Purgatory, by Jean Sorensen:
-Sitting after the light turned green because the guy in front of me is on his phone and can’t hear me honk.
-Arriving an hour early to a local summer concert to find the front row already staked out with empty folding chairs by owners who will return from Starbucks five minutes before the first note.
-Trying to find a fitting room that isn’t cluttered with clothes women didn’t bother to hang up, let alone bring outside.
-Idling behind the wheel in a parking lot while a parade of clods stroll in front of me without a care in the world.
-Standing behind someone at the post office self-serve as they try to figure out how to insure a package heading to Kyrgyzstan.
Thoughtless people drive me nuts. Prayer, counting, meditation, and positive imagery (including thoughts of revenge) haven’t done much to ease my pain. However, last week my oldest son inadvertently helped me overcome, and even enjoy, moments of head-explosive frustration: he told me that my new cell phone has a memory card for photos. And so began my Pet Peeve Pic therapy.
Now, whenever I encounter an annoying situation, I take a photo with my cell. Last week I was at the movies and took a picture of a woman’s stocking feet propped up on the seat in front of her. With a click my frustration melted away! When the same woman lit up her e-book to read during the previews, click! and all’s right in the world. There was a learning curve: I accidentally removed those photos when I tried showing them to my son. Apparently there’s a difference between “expand” and “delete.”

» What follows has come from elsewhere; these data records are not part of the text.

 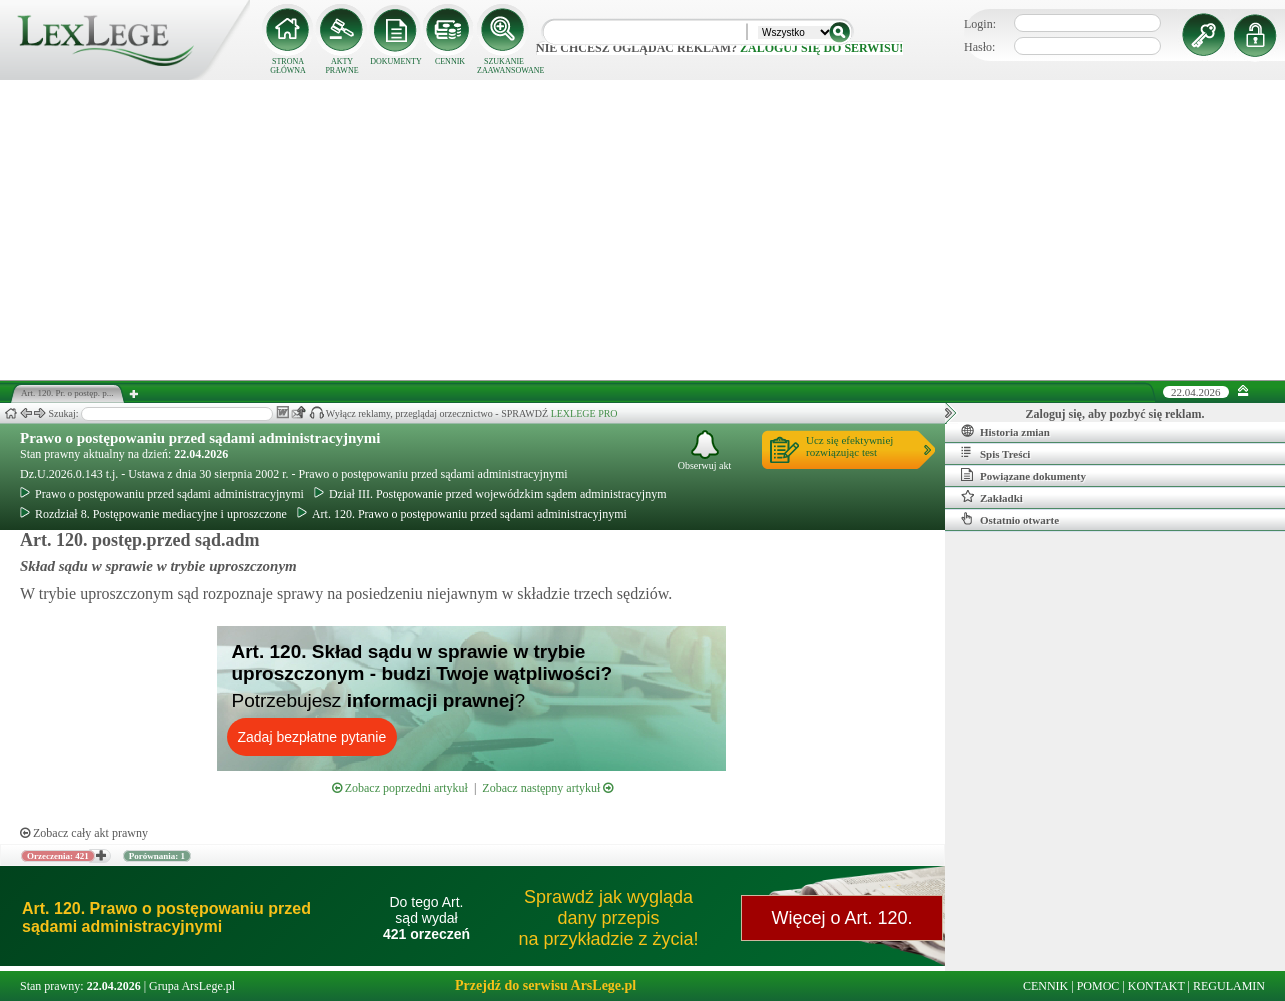 What do you see at coordinates (462, 514) in the screenshot?
I see `Art. 120. Prawo o postępowaniu przed sądami administracyjnymi` at bounding box center [462, 514].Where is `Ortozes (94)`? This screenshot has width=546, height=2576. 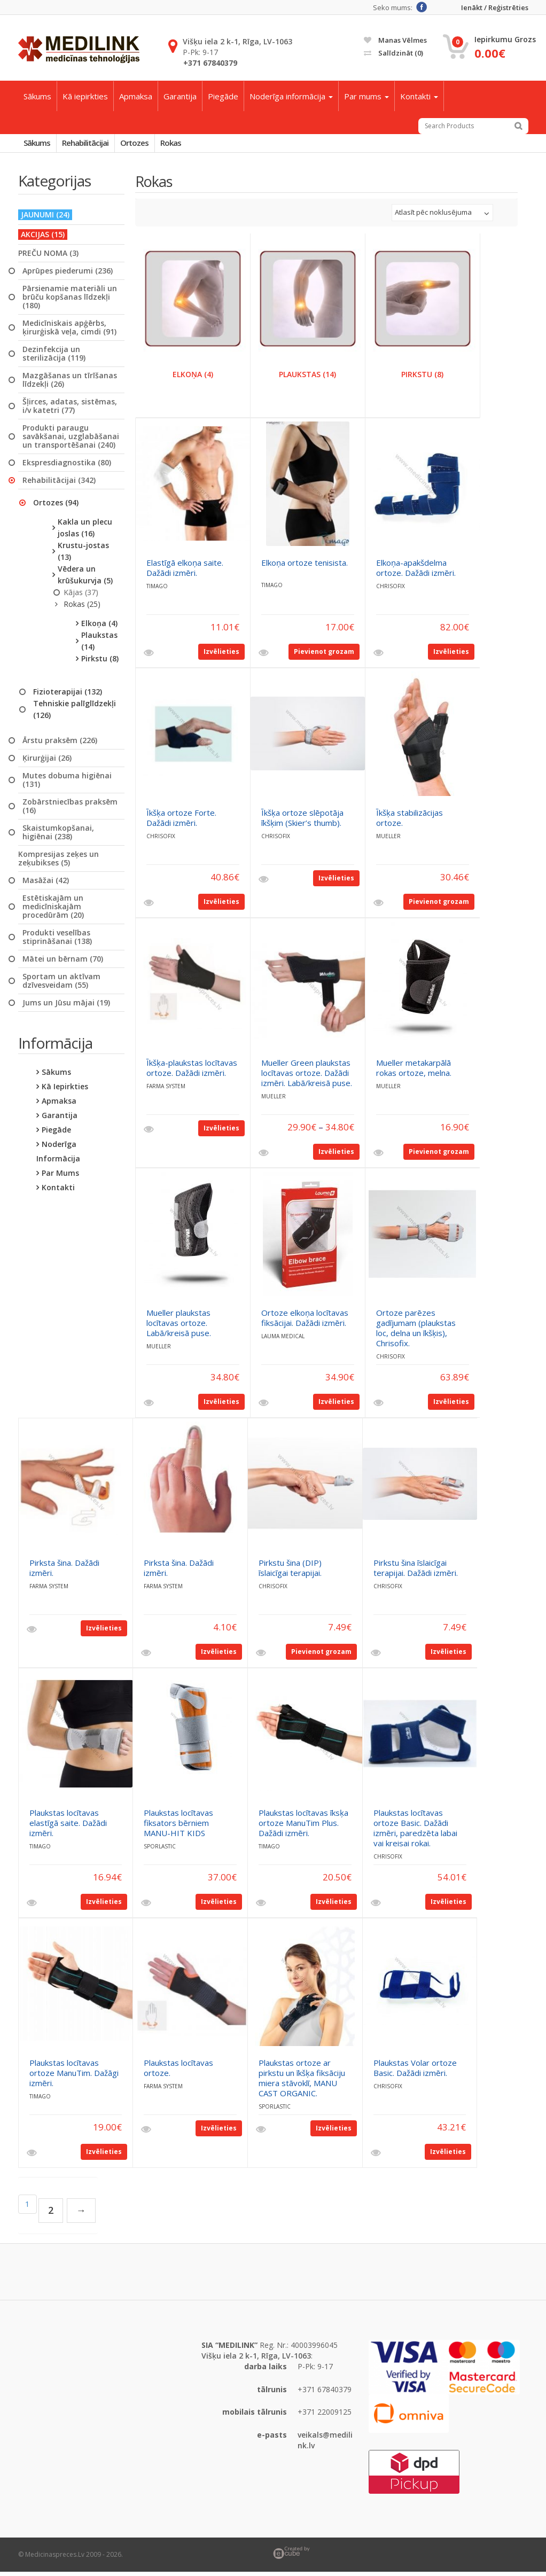
Ortozes (94) is located at coordinates (56, 507).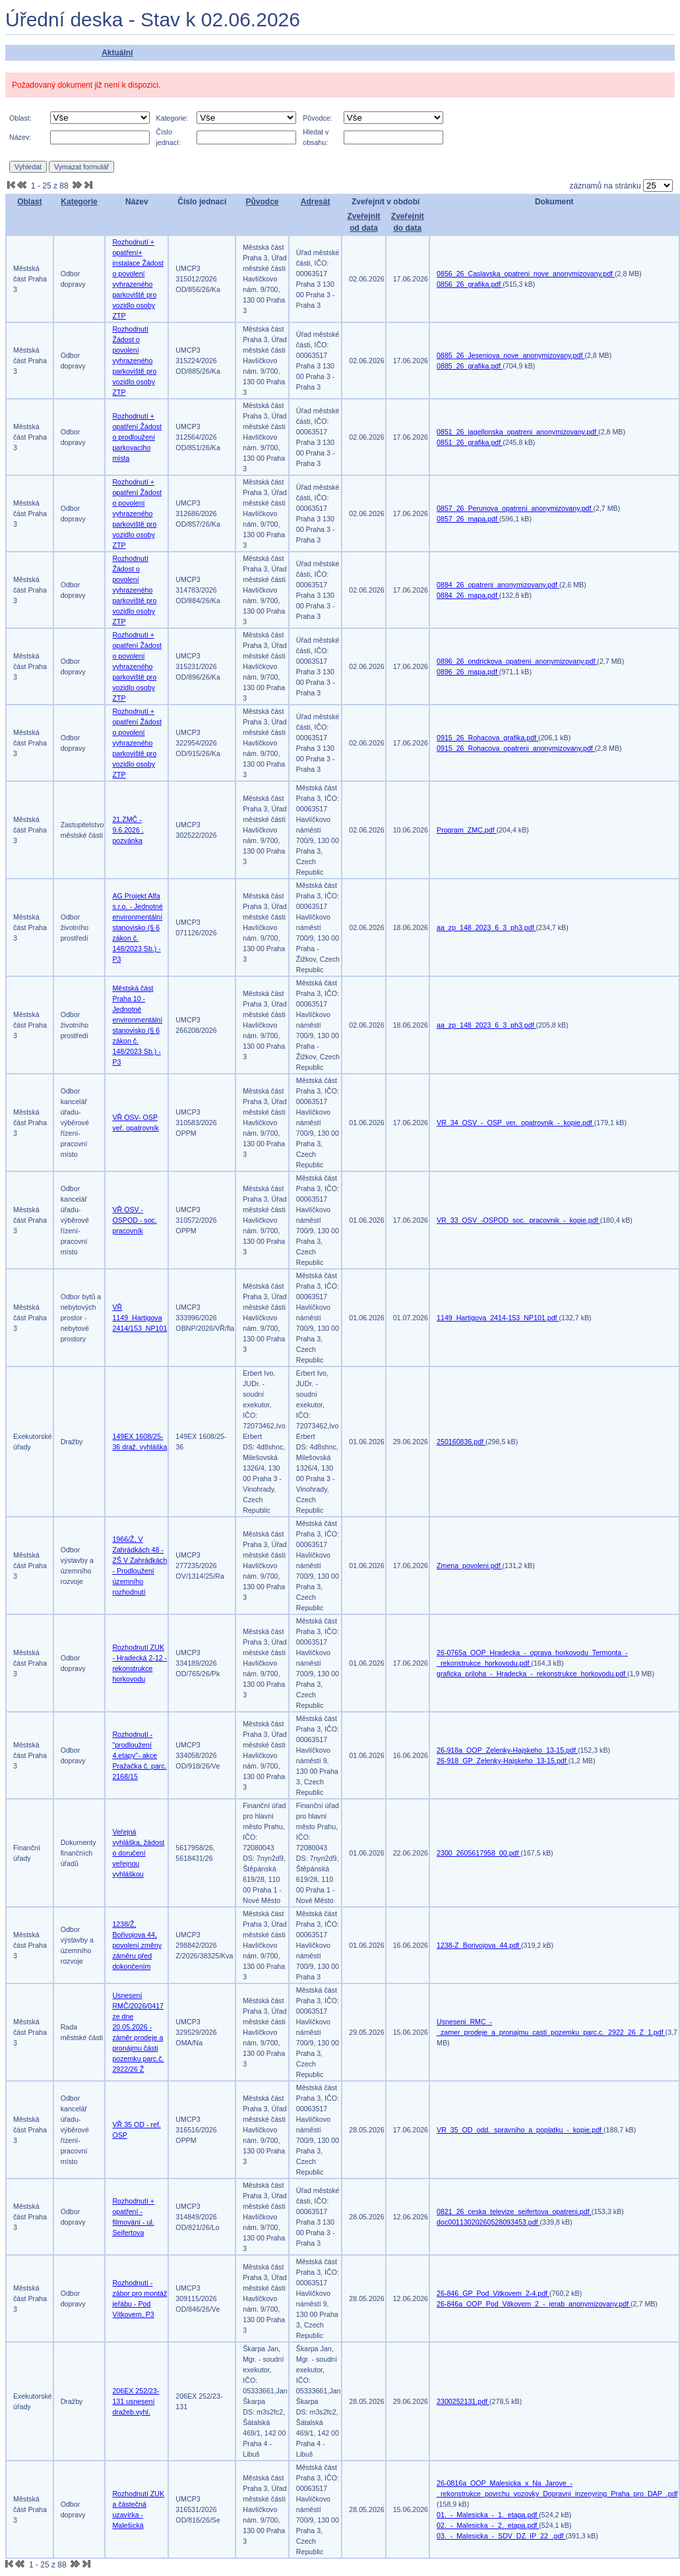 The image size is (680, 2576). I want to click on 21.ZMČ - 9.6.2026 . pozvánka, so click(127, 829).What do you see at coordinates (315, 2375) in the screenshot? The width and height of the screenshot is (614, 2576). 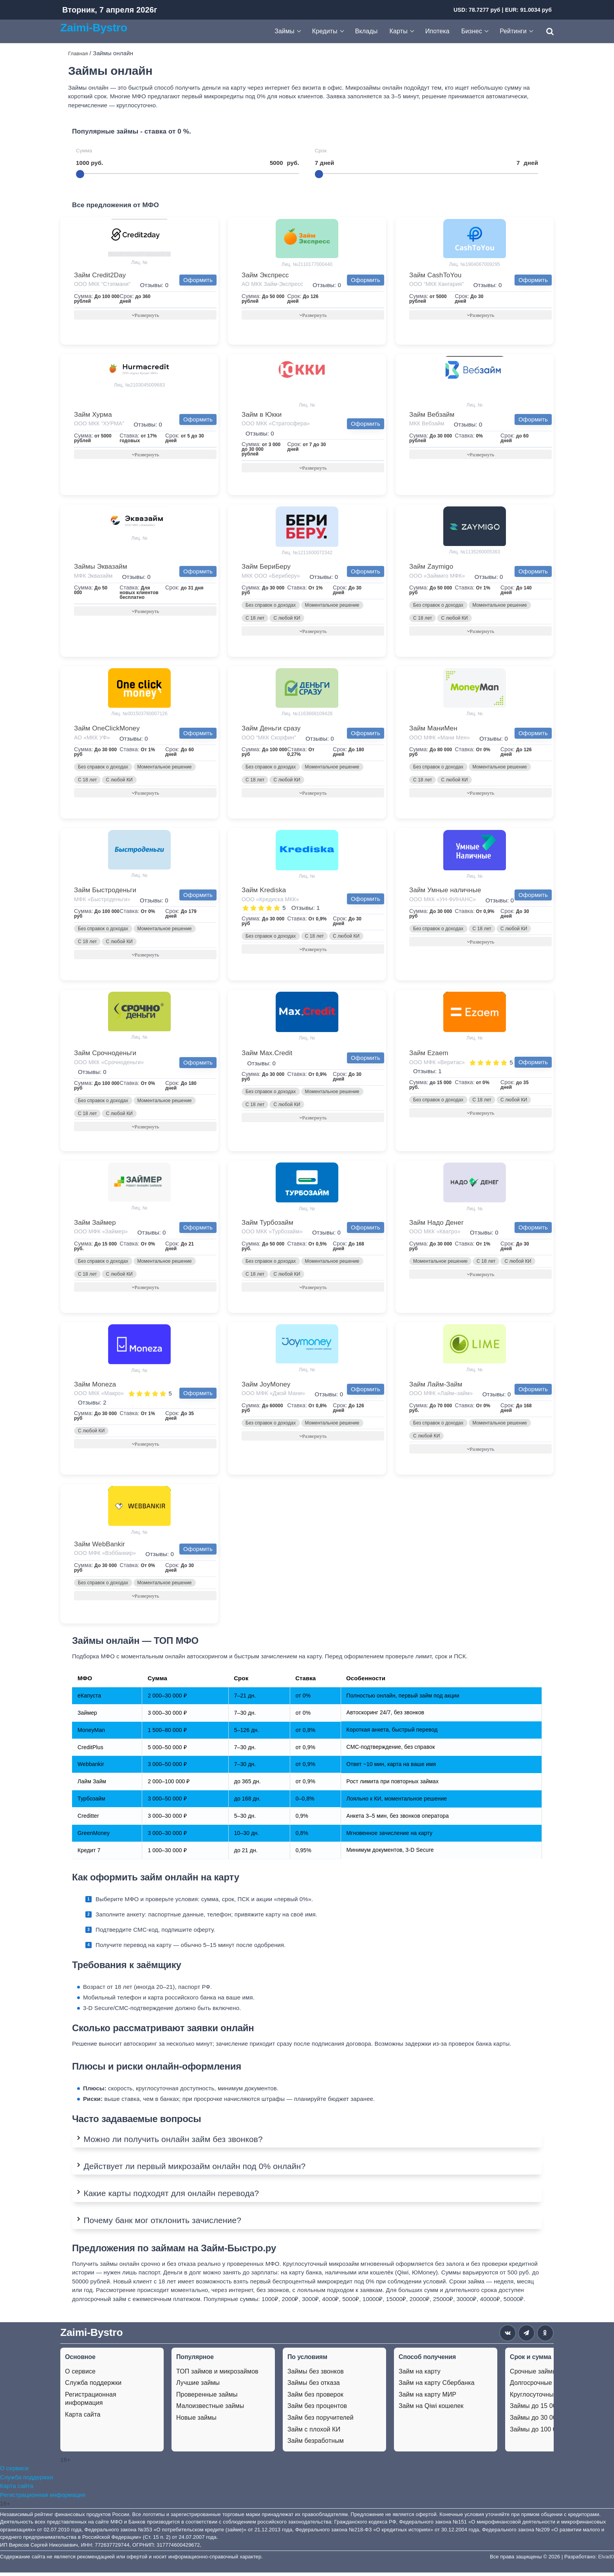 I see `Займы без звонков` at bounding box center [315, 2375].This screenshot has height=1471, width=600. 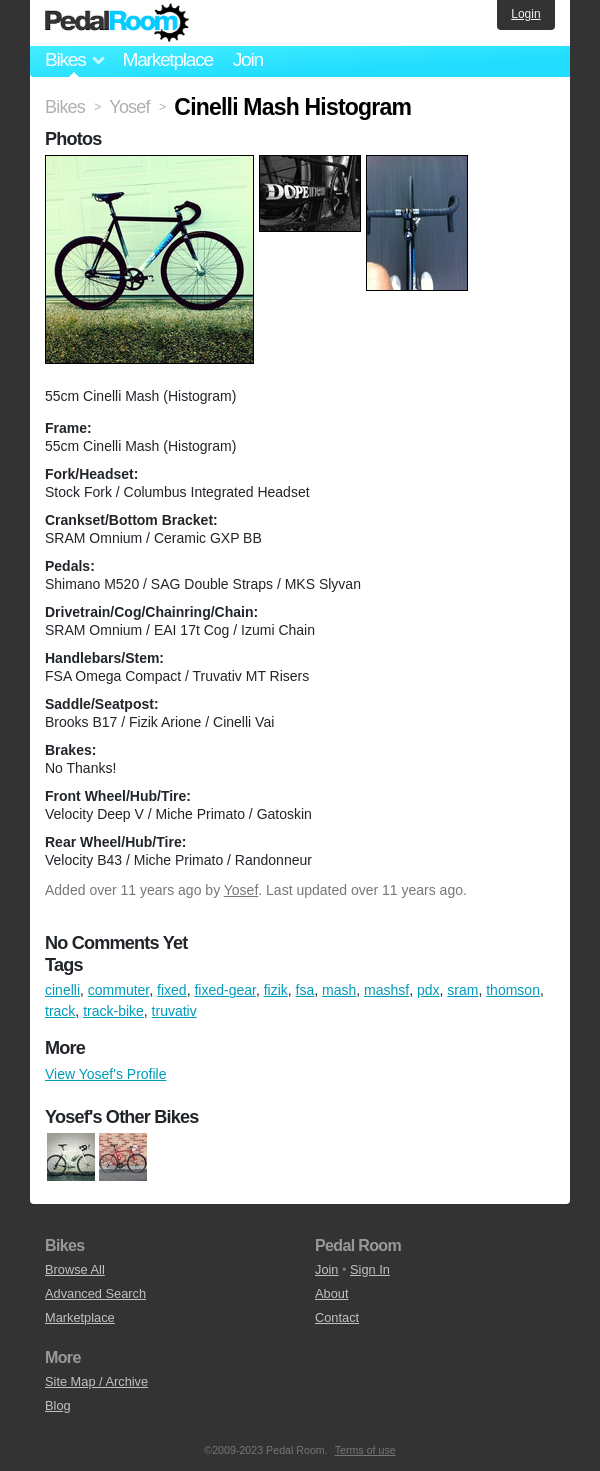 I want to click on View Yosef's Profile, so click(x=106, y=1074).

My therapy is working so well, just the sound of the photo being taken relieves my stress (which would make it Pavlov’s Pet Peeve Pic therapy). It’s not a perfect system. My friend, Linda, and I were midway through a meal at a nice restaurant the other night when a father and his two young sons took the booth behind us. The boys made such a racket, the two of us couldn’t hear each other complaining about it. Luckily we are well-versed in exaggerated looks and eye-rolling. In that situation, a photo couldn’t truly capture the cause of my aggravation, although perhaps my next cell will include audio.
For the most part, the therapy has been nothing short of miraculous. My latest work includes a woman’s shopping cart packed with grocery bags that she filled using SELF-CHECKOUT. Another was taken at a Valentine’s Day dinner at the Reston Town Center. The tables were so close, my husband was farther from me than the stranger next to me, who wasn’t much of a stranger by the time my entree arrived (turns out she was a lefty who bruises easily).
With the help of son and cell, I’ve reduced my stress—a New Year’s resolution I can already cross off my list. Tomorrow I’m going to ask him if there’s something in my phone that will help me lose weight.